■ INSTRUCTIONS FOR THE TASK ■
Please look for the string "Check" below and report every line in which it occurs.

==== RECORDS FOR THIS TASK ====

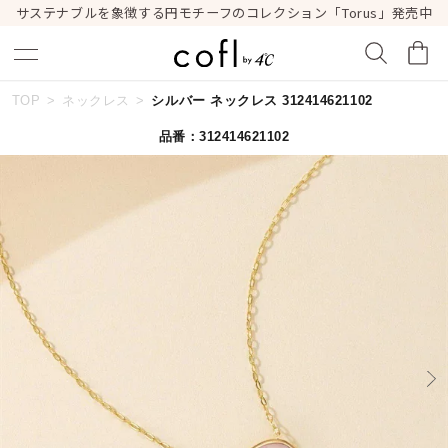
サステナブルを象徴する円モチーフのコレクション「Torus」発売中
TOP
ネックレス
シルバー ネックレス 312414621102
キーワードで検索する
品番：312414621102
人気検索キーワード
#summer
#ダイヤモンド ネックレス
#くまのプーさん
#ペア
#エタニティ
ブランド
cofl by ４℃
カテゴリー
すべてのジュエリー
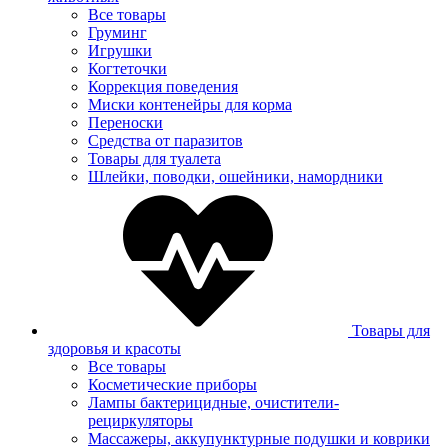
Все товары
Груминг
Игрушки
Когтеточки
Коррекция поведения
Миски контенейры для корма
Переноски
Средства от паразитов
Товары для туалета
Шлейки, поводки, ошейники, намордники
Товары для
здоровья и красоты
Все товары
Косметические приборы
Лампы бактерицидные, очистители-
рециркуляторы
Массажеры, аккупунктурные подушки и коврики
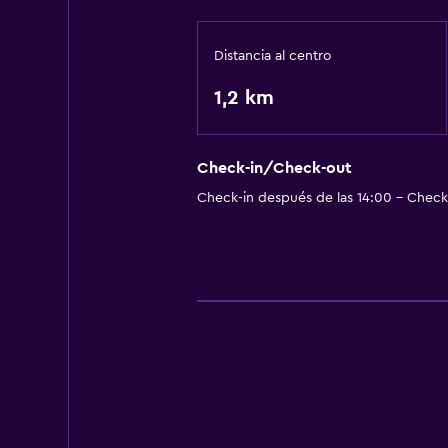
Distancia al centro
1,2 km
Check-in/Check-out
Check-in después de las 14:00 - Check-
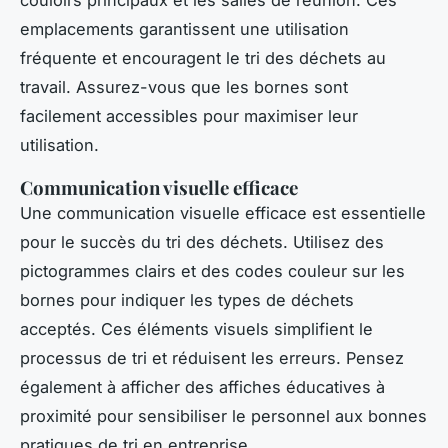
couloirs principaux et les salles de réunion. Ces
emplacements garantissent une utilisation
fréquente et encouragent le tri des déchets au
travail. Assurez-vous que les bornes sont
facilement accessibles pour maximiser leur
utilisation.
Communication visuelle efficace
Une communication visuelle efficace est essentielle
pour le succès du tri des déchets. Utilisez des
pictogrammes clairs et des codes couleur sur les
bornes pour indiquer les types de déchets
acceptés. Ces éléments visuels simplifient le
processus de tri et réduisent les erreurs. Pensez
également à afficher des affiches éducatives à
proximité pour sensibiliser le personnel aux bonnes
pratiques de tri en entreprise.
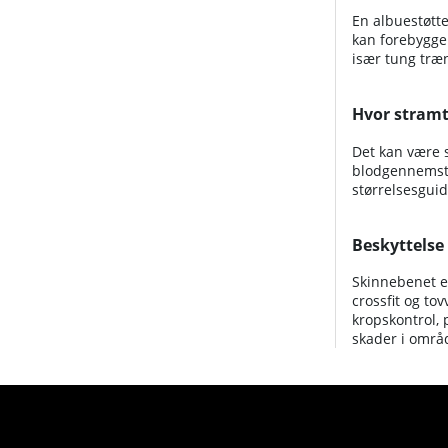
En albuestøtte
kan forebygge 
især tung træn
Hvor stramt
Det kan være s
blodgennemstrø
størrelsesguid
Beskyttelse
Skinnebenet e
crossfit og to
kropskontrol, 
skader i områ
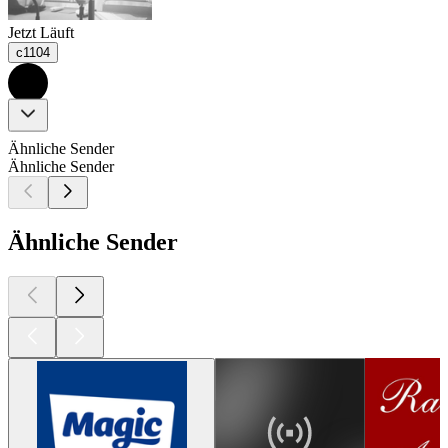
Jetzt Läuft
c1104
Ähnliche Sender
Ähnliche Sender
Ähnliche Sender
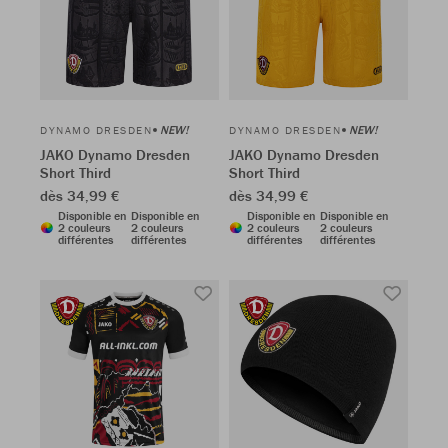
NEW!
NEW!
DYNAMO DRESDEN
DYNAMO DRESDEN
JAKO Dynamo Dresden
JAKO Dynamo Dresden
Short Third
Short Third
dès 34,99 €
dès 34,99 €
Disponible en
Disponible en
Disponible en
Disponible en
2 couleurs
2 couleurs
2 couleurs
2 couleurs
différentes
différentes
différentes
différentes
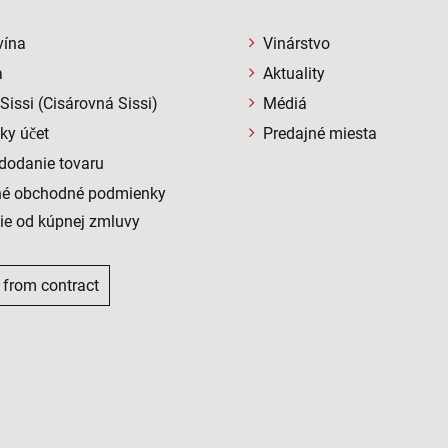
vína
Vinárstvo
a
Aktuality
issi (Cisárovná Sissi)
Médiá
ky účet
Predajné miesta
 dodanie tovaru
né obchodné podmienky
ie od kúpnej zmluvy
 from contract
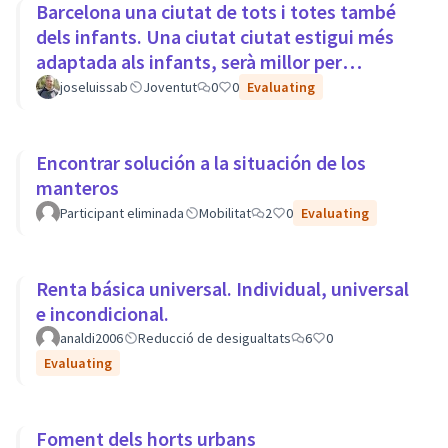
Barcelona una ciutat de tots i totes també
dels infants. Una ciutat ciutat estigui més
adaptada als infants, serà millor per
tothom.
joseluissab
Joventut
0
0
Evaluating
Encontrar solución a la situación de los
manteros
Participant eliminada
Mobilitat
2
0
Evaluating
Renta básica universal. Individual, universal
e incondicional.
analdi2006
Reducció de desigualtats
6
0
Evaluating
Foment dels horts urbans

====

■ EXERCISE ANSWER ■
Check-in/Check-out
Check-in después de las 14:00 - Check-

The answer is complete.